# MNIST Image Set with Simple Machine Learning models…

This project is more of a ‘Hello World’ type of project in the world of machine learning and image processing. The MNIST dataset is a set of 70,000 images (that is 60,000 for training and 10,000 for testing) of handwritten digits of from 0 to 9. The MNIST images is perhaps one of the better supervised learning datasets, that is all images have been labelled with the corresponding numeric value that it represents. It is a good dataset to compare various classification algorithms and gain some exposure to machine learning. Below is an image of a sample of the first few images from the dataset…

For this project some of the more traditional algorithms were used to ‘classify’ the dataset. Classification is the process of training a mathematical model on part of the dataset (the training set), and then using the model to make predictions of the class type on unseen data.

This little project of some of the more basic algorithms is to act as more of a ‘stepping stone’ in the domain of machine learning and imaging processing. The next steps include using a standard neural network (with the softmax function) and then using a convolutional neural network, both with the same dataset.

#### Simplest Case: Single Number Classification…

The simplest case is a binary classification problem; that is the goal is to make a model that can predict if something is a member of a set or not. Therefore, we shall train a model to ‘learn’ if a number is a member of a particular set or not (for example the set of 5 versus the set of everything other than a 5).

To keep things easy to manage, 4 of the simpler models were used. These models might not produce the greatest amount of precision, but they are easy to compute on an older machine. (Again, the purpose of this project is to act more of a stepping stone for future more complicated projects that use better techniques). The 4 models that were used include:

• Stochastic Gradient Descent : this is a simple linear classifier, but instead of computing a hyperplane of best fit with all the points, fitting is done with a randomly selected subset a small set of times.
• Random Forest : a set of decision trees are averaged together when making a prediction.
• Logistic Regression : logistic regression is perhaps the simplest go to when dealing with binary classification (at least for me).
• K-Neighbours : this is perhaps the best classifier of the ones chosen, but it is the most expensive to compute
##### But First… Loading the data…

Sci Kit Learn provides a nice tool to get and load the data. The fetch_openml function gets a copy of the dataset and then stores it locally; any future calls to the function uses the cached data. Below is the code needed to load and open the dataset.

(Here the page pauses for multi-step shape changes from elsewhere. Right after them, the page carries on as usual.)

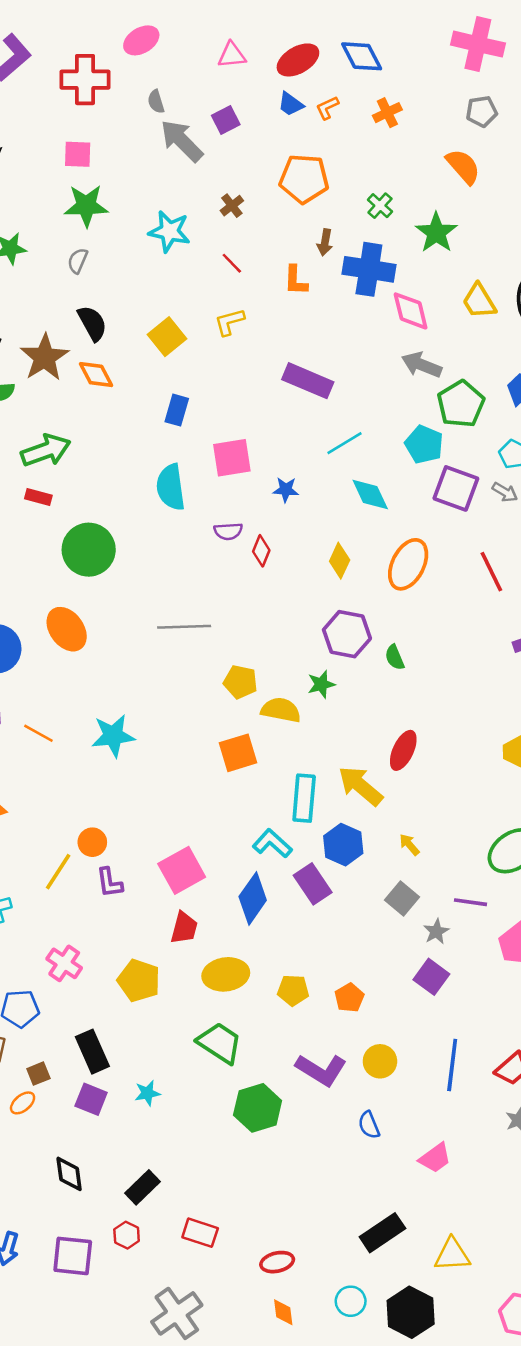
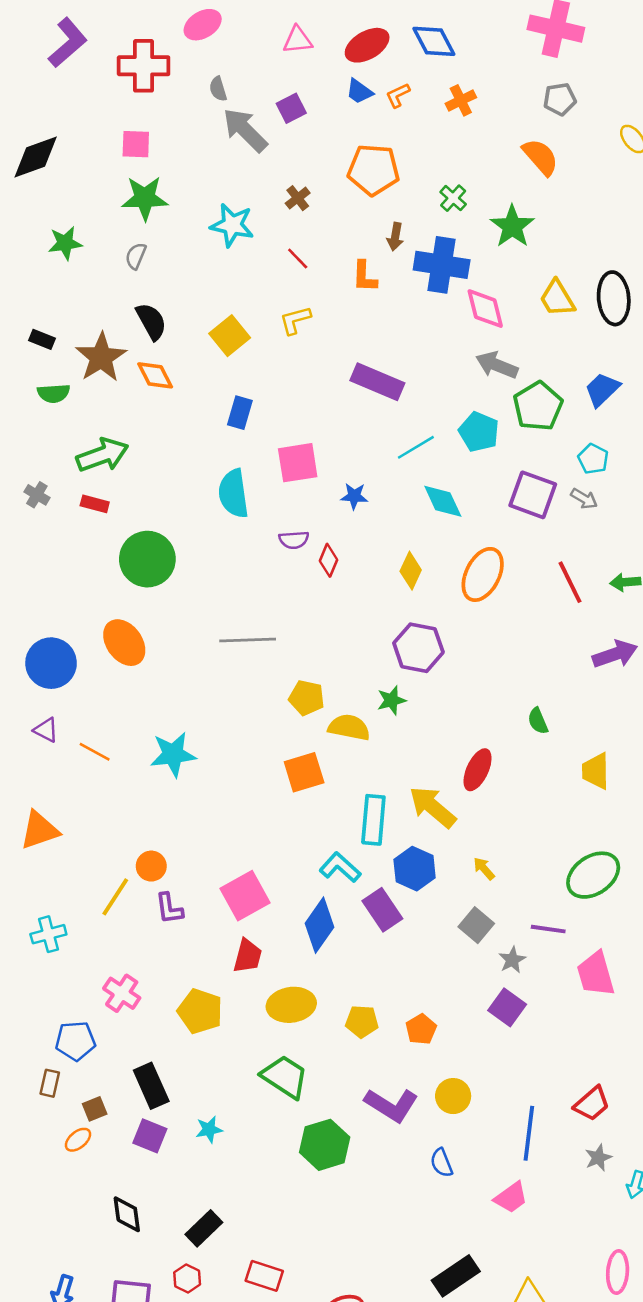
cyan pentagon: (424, 444) -> (479, 432), moved
green semicircle: (395, 657) -> (538, 721), moved
blue line: (452, 1065) -> (529, 1133), moved

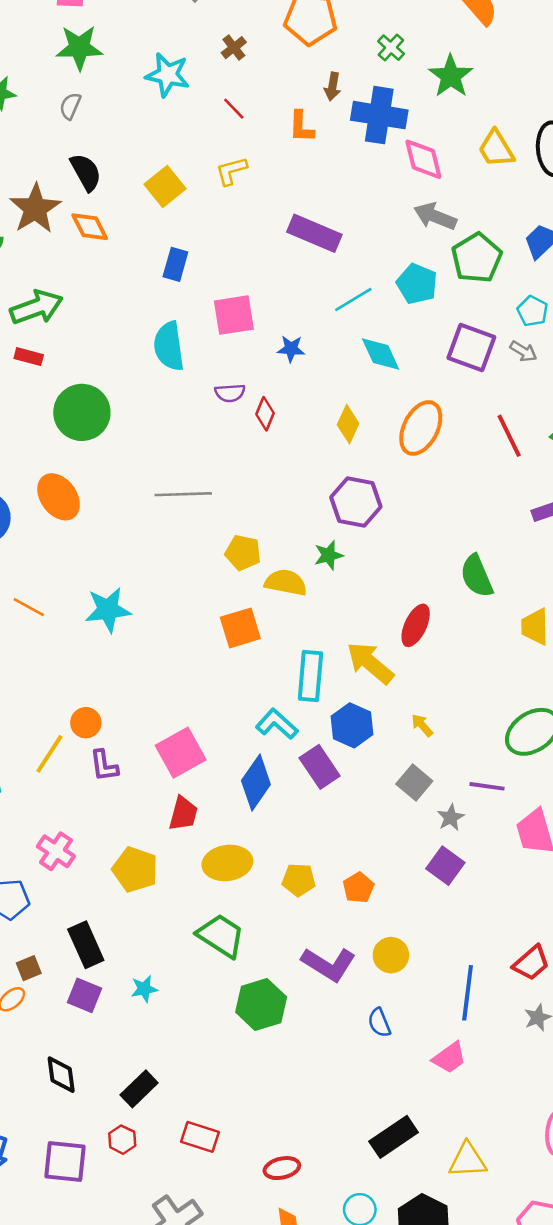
green semicircle: (538, 721) -> (477, 576), size x1.6

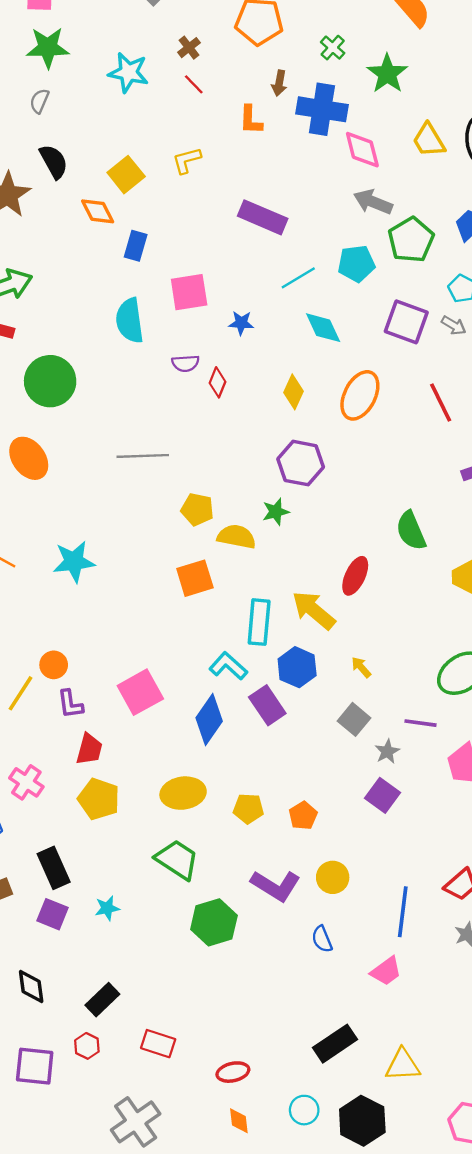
red line: (234, 109) -> (194, 84), moved
orange diamond: (90, 227) -> (98, 211), moved
cyan pentagon: (417, 284) -> (356, 264), turned -30
red trapezoid: (183, 814) -> (89, 749), moved

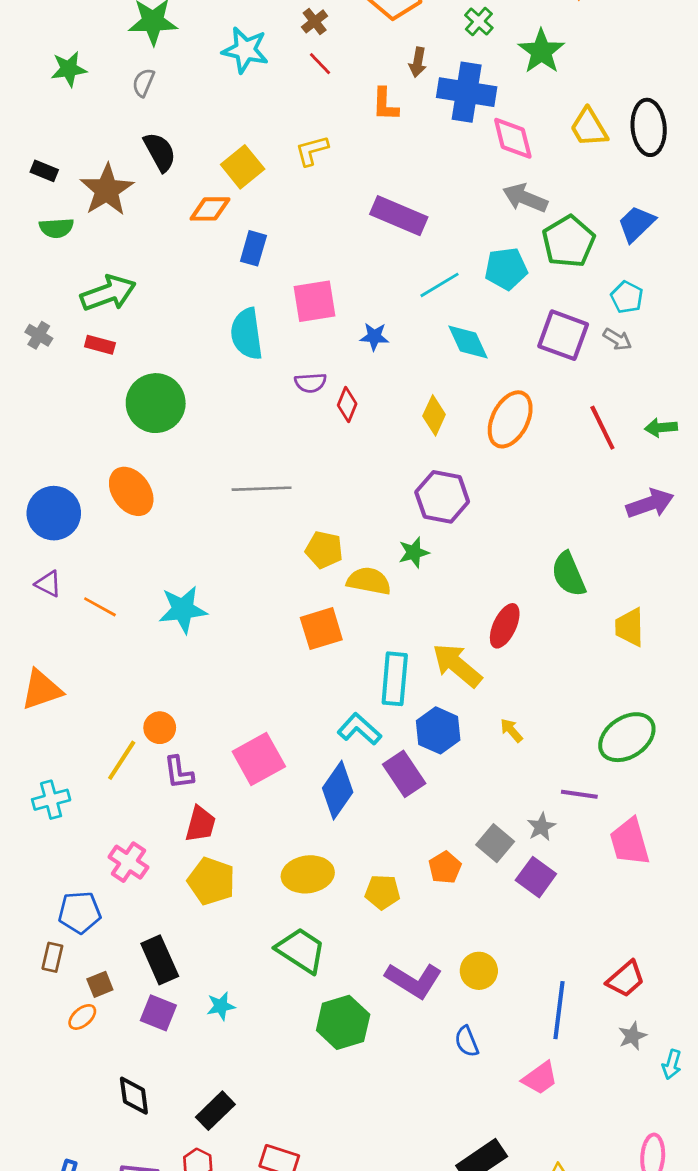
orange diamond: (98, 211) -> (210, 209), turned -63
gray square: (354, 719) -> (495, 843), moved
orange pentagon: (303, 816) -> (445, 868), moved

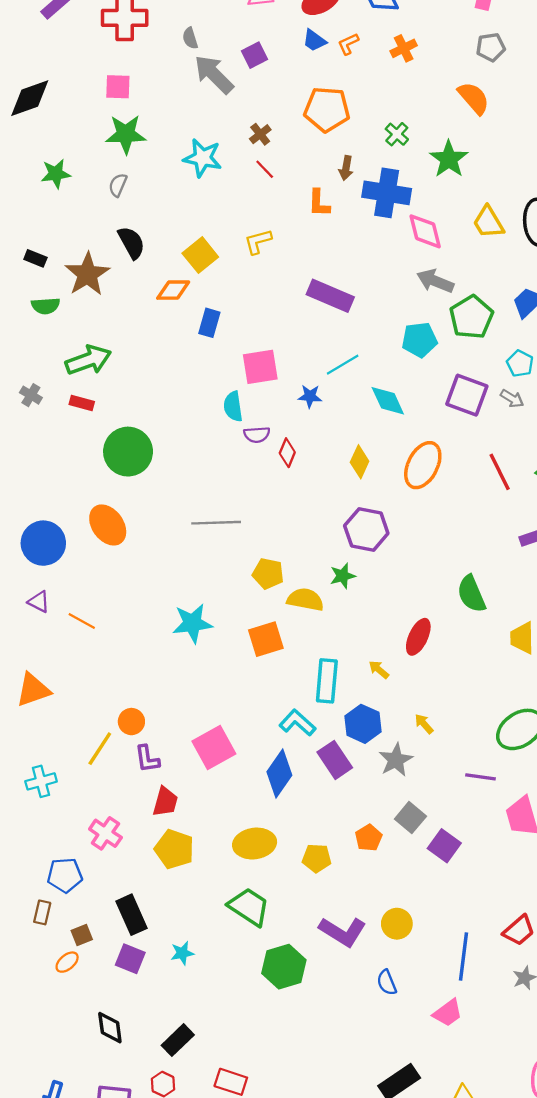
cyan line: (439, 285) -> (343, 365), moved
cyan semicircle: (247, 334) -> (233, 406), moved, size x0.7
cyan star: (183, 610) -> (192, 623), moved
yellow arrow: (457, 665) -> (379, 670), size x0.5
gray star: (541, 827) -> (396, 760), moved, size x1.4

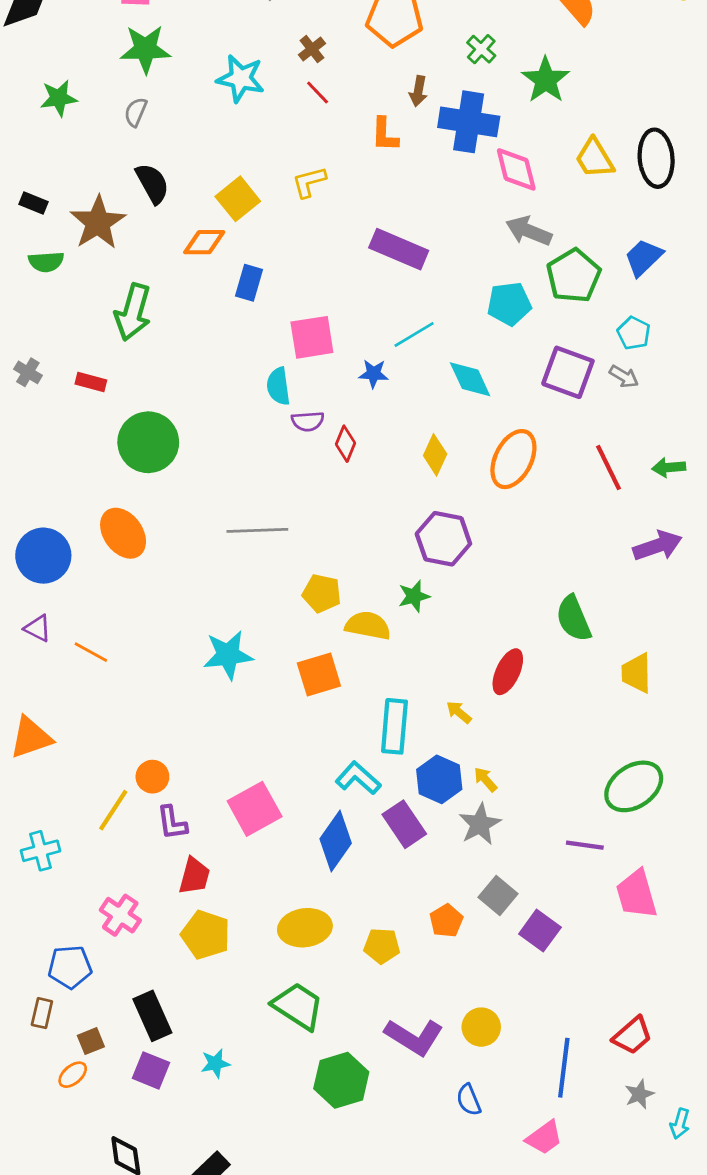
green arrow: (88, 360) -> (133, 312), moved, turned 126
yellow arrow: (424, 724) -> (485, 779), moved

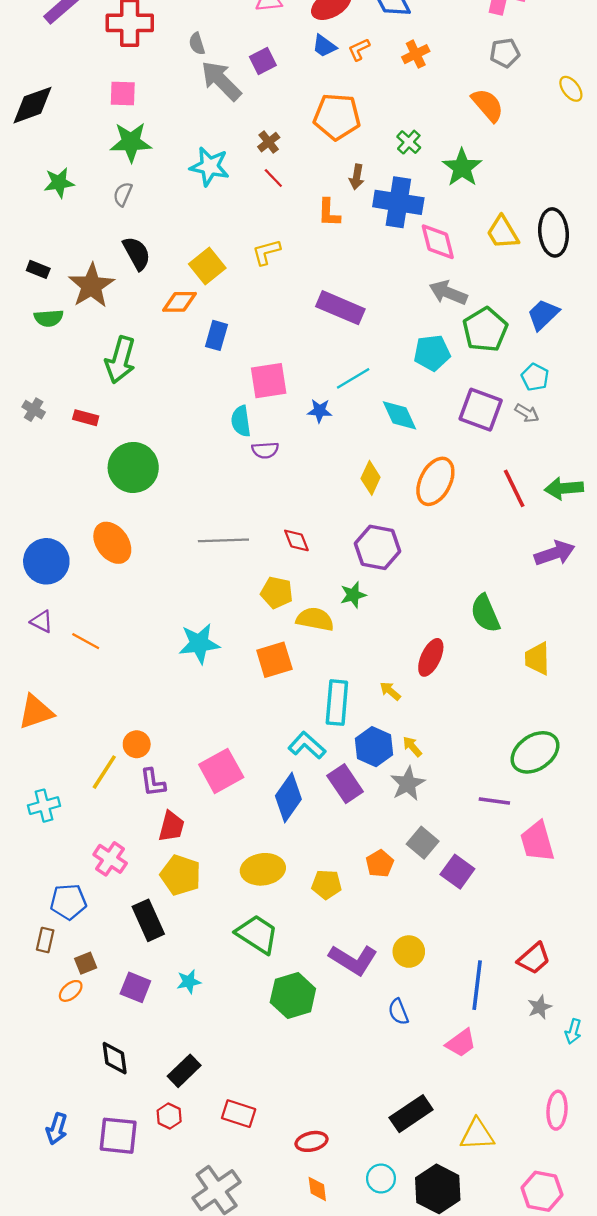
red diamond: (346, 444) -> (296, 540), moved, turned -44
green arrow: (669, 467) -> (564, 488), size x1.4
black rectangle: (152, 1016) -> (148, 920), moved

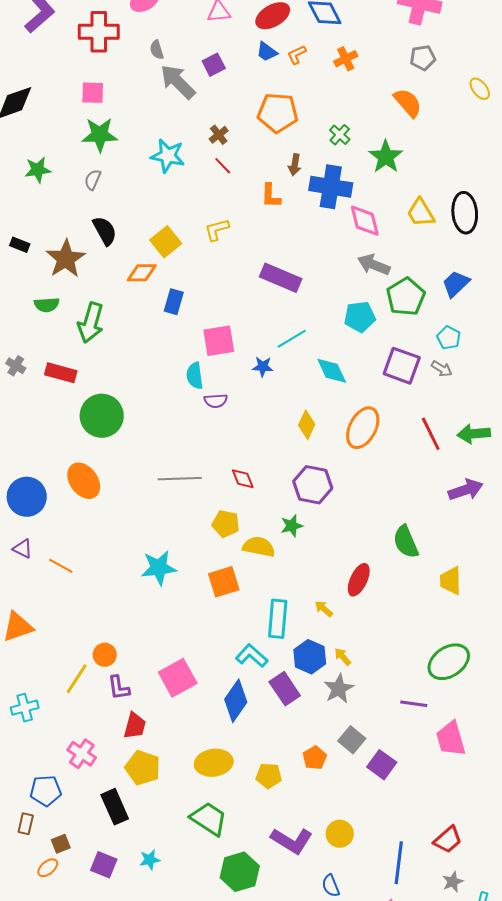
green semicircle: (49, 318) -> (47, 305), moved
red rectangle: (86, 418) -> (61, 373), size x1.4

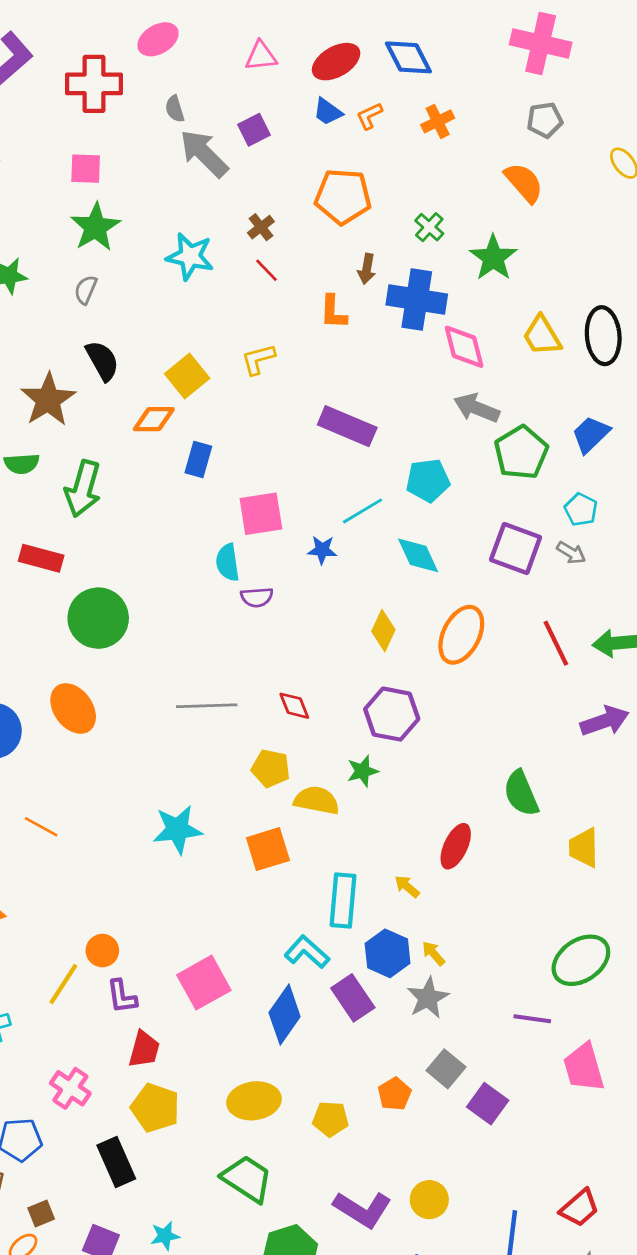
green star: (100, 135) -> (95, 227), turned -30
cyan pentagon: (360, 317) -> (428, 480), moved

from sklearn.datasets import fetch_openml
mnist = fetch_openml ('mnist_784', version=1)

Note that each image is a 28 x 28 8-bit greyscale image, so that 70,000 image results in approximately 55 Mbs. On a slower machine, the fetch call usually takes approximately 25 seconds to execute.

##### Creating the Test and Train Sets…

Next the data needs to be broken into two sets, one to train a model, and one to test out the trained model. The most common way is to split the dataset using a list’s split operator (:) with a fixed percentage (usually 10-20%, or preset value (say 10,000 values). SciKit-Learn comes with two functions which make this a bit easier: test_train_split does a simple split as mentioned and StratifiedShuffleSplit provides some randomness to the split along with keeping the same ratio of the various elements in the two produced sets. Note that the MNIST data is already in a random order so it does not need to be shuffled.

# First establish X and y...
X = mnist ['data']
y = mnist ['target']
y = y.astype (np.uint8)

# Then create test and train sets...
TRAIN_TEST_SPLIT = 10000
X_train, X_test = X[:(X.shape[0] - TRAIN_TEST_SPLIT)], X[(X.shape[0] - TRAIN_TEST_SPLIT):]
y_train, y_test = y[:(X.shape[0] - TRAIN_TEST_SPLIT)], y[(X.shape[0] - TRAIN_TEST_SPLIT):]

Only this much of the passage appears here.